Travolta has some good moments.  About one hour into the action, Ray studies the extraordinary work and unique style of French Impressionist Claude Monet so that he can forge a classic Monet painting on display in Boston.  A friend of mine viewed a Monet in a Paris museum.  He told me that no photos were allowed to be taken of it and the atmosphere in the room in which the Monet hung was very reverential.  He himself was in awe of Monet's genius.  He said, "It was like he deconstructed light."  John Travolta was quite good as Ray trying to enter the mind and soul of Monet in order to capture and copy his painting style.  Ray's forgery is exceptional.  But if Ray's art forgery is known to be so exceptional, why did he hang with those low-level crooks?  Earlier in his life, why didn't he take his skills and upgrade his life doing artwork for a Boston ad agency, a noted area theatre company or a magazine?  I wonder if the screenwriter thought about that.
Travolta's scenes with Tye Sheridan as his ailing son were all heartfelt.  I wonder if the actor drew emotionally on his relationship his late son for truth in those scenes.  Screen veteran Christopher Plummer stars as the grandfather.  Captain von Trapp from The Sound of Music drops the F-bomb a few times in this movie.  As usual, Plummer is fun to watch although there's little for him to do but act crusty.  Father, son and grandfather bond when all three are involved in the Monet painting art heist.

That sequence tickled me a bit.  Christopher Plummer, cool dude that he is, turned 85 last year.  For the late night art heist scenes in the art museum, he's dressed all in black like he's in Ocean's Eleven.  Who brings an 80-something guy along to be part of a complicated art heist in a huge museum late at night?  Find a Monet?  Yeah, but first let him find a men's room so he can urinate frequently.  He's 80-something, for goodness sake!  And what if security guards enter and they have to run?  Heck, I'm surprised Granddad could even stay awake after 10pm to pull off that art museum job.

Here's a trailer from The Forger starring John Travolta and Christopher Plummer.
The son has three wishes -- one is to meet his mother.  Ray hasn't been the best father and he's painfully aware, because of his son's illness, that time is fleeting and it's also precious.  Travolta's performance is fine in this drama that just average.  The Forger opens April 24th nationally and can be viewed On Demand.

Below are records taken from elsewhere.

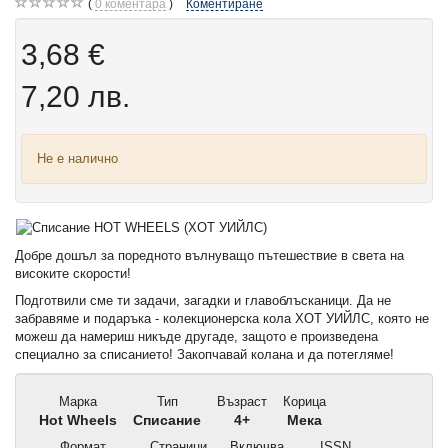
0
коментара
Коментиране
3,68 €
7,20 лв.
Не е налично
Добре дошъл за поредното вълнуващо пътешествие в света на
високите скорости!
Подготвили сме ти задачи, загадки и главоблъсканици. Да не
забравяме и подаръка - колекционерска кола ХОТ УИЙЛС, която не
можеш да намериш никъде другаде, защото е произведена
специално за списанието! Закопчавай колана и да потегляме!
Марка
Тип
Възраст
Корица
Hot Wheels
Списание
4+
Мека
Формат
Страници
Включва
ISSN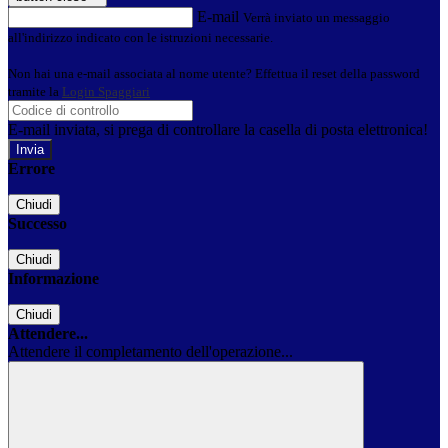
E-mail
Verrà inviato un messaggio
all'indirizzo indicato con le istruzioni necessarie.
Non hai una e-mail associata al nome utente? Effettua il reset della password
tramite la
Login Spaggiari
E-mail inviata, si prega di controllare la casella di posta elettronica!
Errore
Chiudi
Successo
Chiudi
Informazione
Chiudi
Attendere...
Attendere il completamento dell'operazione...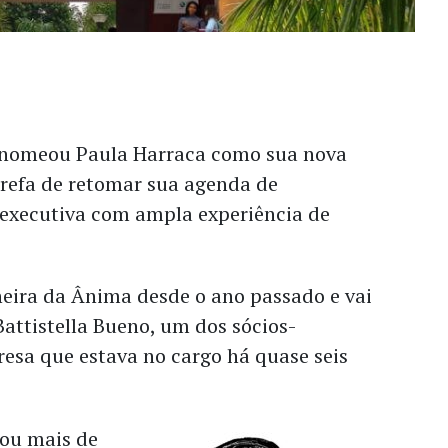
nomeou Paula Harraca como sua nova
arefa de retomar sua agenda de
executiva com ampla experiência de
heira da Ânima desde o ano passado e vai
Battistella Bueno, um dos sócios-
esa que estava no cargo há quase seis
hou mais de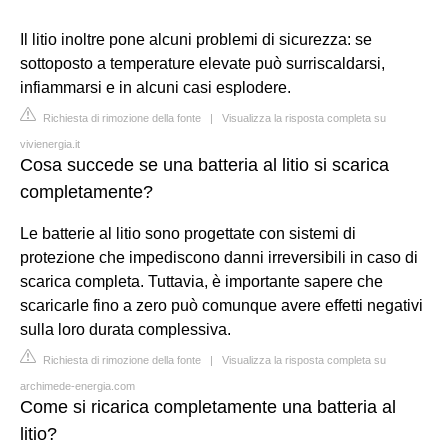
Il litio inoltre pone alcuni problemi di sicurezza: se
sottoposto a temperature elevate può surriscaldarsi,
infiammarsi e in alcuni casi esplodere.
Richiesta di rimozione della fonte
|
Visualizza la risposta completa su
vivienergia.it
Cosa succede se una batteria al litio si scarica
completamente?
Le batterie al litio sono progettate con sistemi di
protezione che impediscono danni irreversibili in caso di
scarica completa. Tuttavia, è importante sapere che
scaricarle fino a zero può comunque avere effetti negativi
sulla loro durata complessiva.
Richiesta di rimozione della fonte
|
Visualizza la risposta completa su
archimede-energia.com
Come si ricarica completamente una batteria al
litio?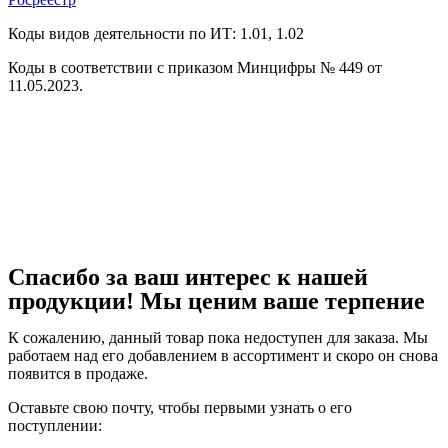
Коды видов деятельности по ИТ: 1.01, 1.02
Коды в соответствии с приказом Минцифры № 449 от
11.05.2023.
Спасибо за ваш интерес к нашей
продукции! Мы ценим ваше терпение
К сожалению, данный товар пока недоступен для заказа. Мы
работаем над его добавлением в ассортимент и скоро он снова
появится в продаже.
Оставьте свою почту, чтобы первыми узнать о его
поступлении: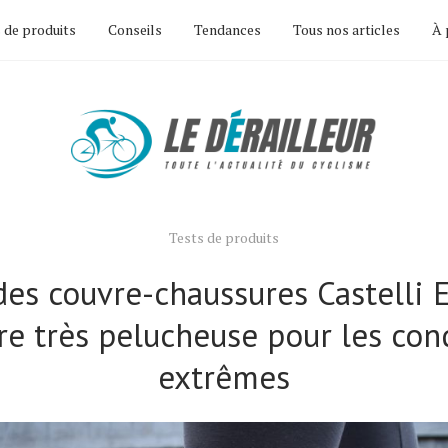
 de produits
Conseils
Tendances
Tous nos articles
À 
Tests de produits
des couvre-chaussures Castelli 
ire très pelucheuse pour les con
extrêmes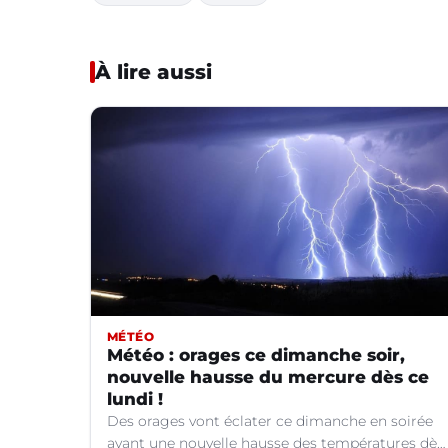
À lire aussi
MÉTÉO
Météo : orages ce dimanche soir,
nouvelle hausse du mercure dès ce
lundi !
Des orages vont éclater ce dimanche en soirée
avant une nouvelle hausse des températures dès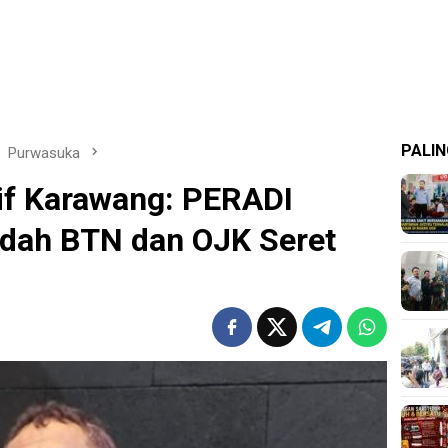
PALIN
Purwasuka
if Karawang: PERADI
edah BTN dan OJK Seret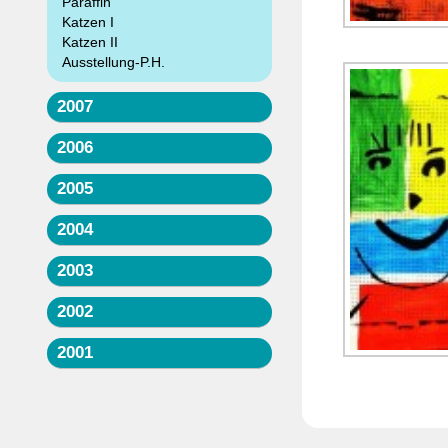
Paraffin
Katzen I
Katzen II
Ausstellung-P.H.
2007
2006
2005
2004
2003
2002
2001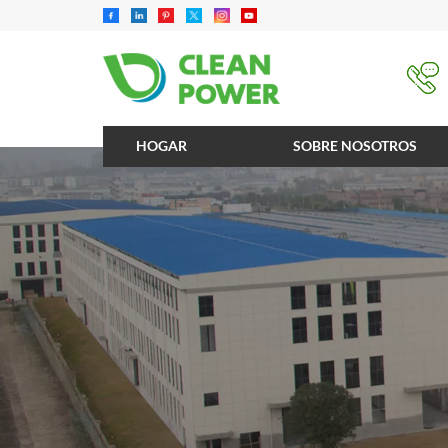
HOGAR
SOBRE NOSOTROS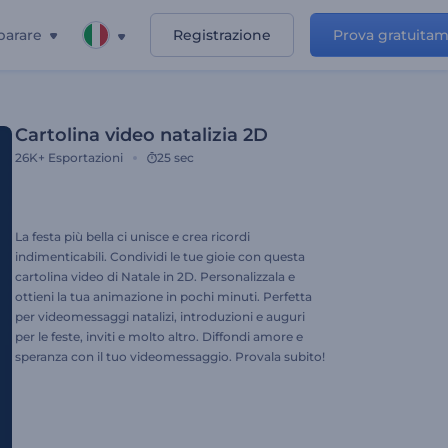
parare
Registrazione
Prova gratuita
Cartolina video natalizia 2D
26K+
Esportazioni
25 sec
La festa più bella ci unisce e crea ricordi
indimenticabili. Condividi le tue gioie con questa
cartolina video di Natale in 2D. Personalizzala e
ottieni la tua animazione in pochi minuti. Perfetta
per videomessaggi natalizi, introduzioni e auguri
per le feste, inviti e molto altro. Diffondi amore e
speranza con il tuo videomessaggio. Provala subito!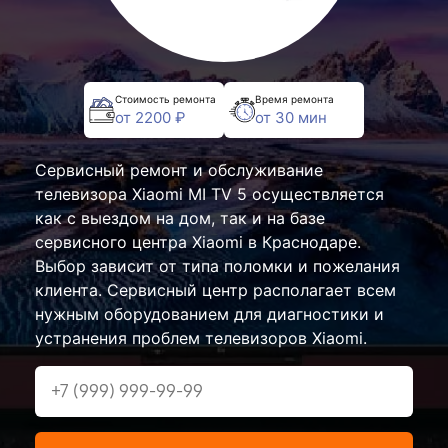
Стоимость ремонта
Время ремонта
от 2200 ₽
от 30 мин
Сервисный ремонт и обслуживание
телевизора Xiaomi MI TV 5 осуществляется
как с выездом на дом, так и на базе
сервисного центра Xiaomi в Краснодаре.
Выбор зависит от типа поломки и пожелания
клиента. Сервисный центр располагает всем
нужным оборудованием для диагностики и
устранения проблем телевизоров Xiaomi.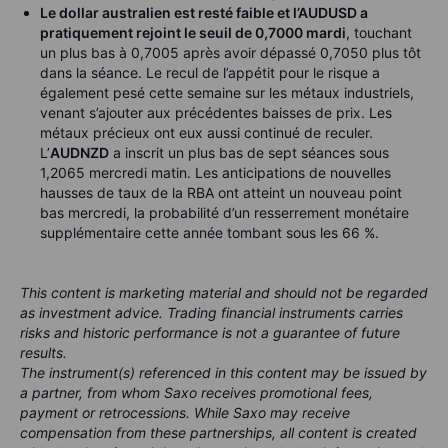
Le dollar australien est resté faible et l’AUDUSD a
pratiquement rejoint le seuil de 0,7000 mardi
, touchant
un plus bas à 0,7005 après avoir dépassé 0,7050 plus tôt
dans la séance. Le recul de l’appétit pour le risque a
également pesé cette semaine sur les métaux industriels,
venant s’ajouter aux précédentes baisses de prix. Les
métaux précieux ont eux aussi continué de reculer.
L’
AUDNZD
a inscrit un plus bas de sept séances sous
1,2065 mercredi matin. Les anticipations de nouvelles
hausses de taux de la RBA ont atteint un nouveau point
bas mercredi, la probabilité d’un resserrement monétaire
supplémentaire cette année tombant sous les 66 %.
This content is marketing material and should not be regarded
as investment advice. Trading financial instruments carries
risks and historic performance is not a guarantee of future
results.
The instrument(s) referenced in this content may be issued by
a partner, from whom Saxo receives promotional fees,
payment or retrocessions. While Saxo may receive
compensation from these partnerships, all content is created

If you want to see one of the rare movies in which John Travolta plays a cop on a case, I've got a DVD rental tip for you.  He made a crime drama based on true life, notorious murder case. The film was never released nationally.  I don't know what happened.  It was made and screened at one arthouse movie theater in New York City for a week or two.  Travolta starred as a New York detective in the 1950s and his partner was played by James Gandolfini during his years of fame on The Sopranos. 
 In LONELY HEARTS, the two homicide detectives are on the trail of Martha Beck and her lover, Raymond Fernandez.  They were known as "The Lonely Hearts Killers" because they found their victims through personal ads.  The two serial killers were played in a 1969 black and white, low budget  indie movie that I highly recommend.  The Honeymoon Killers boasted a blazingly good performance from Shirley Stoler as Martha (Stoler was full-figured like Beck) and Tony Lo Bianco as Ray.
Salma Hayek isn't plus-sized like the real murderess, but she's so bat-shit crazy and sexually uninhibited as Martha in Lonely Hearts that she practically sets the screen on fire.  She's lovely and lethal.  Her con man lover is played by Jared Leto.  I thought he was really good as Ray.  Jared Leto now has an Oscar for Best Supporting Actor (winning for 2013's Dallas Buyers Club).  Here's a Lonely Hearts trailer.
Lonely Hearts is worth a look and it's better than The Forger.  It's available on DVD.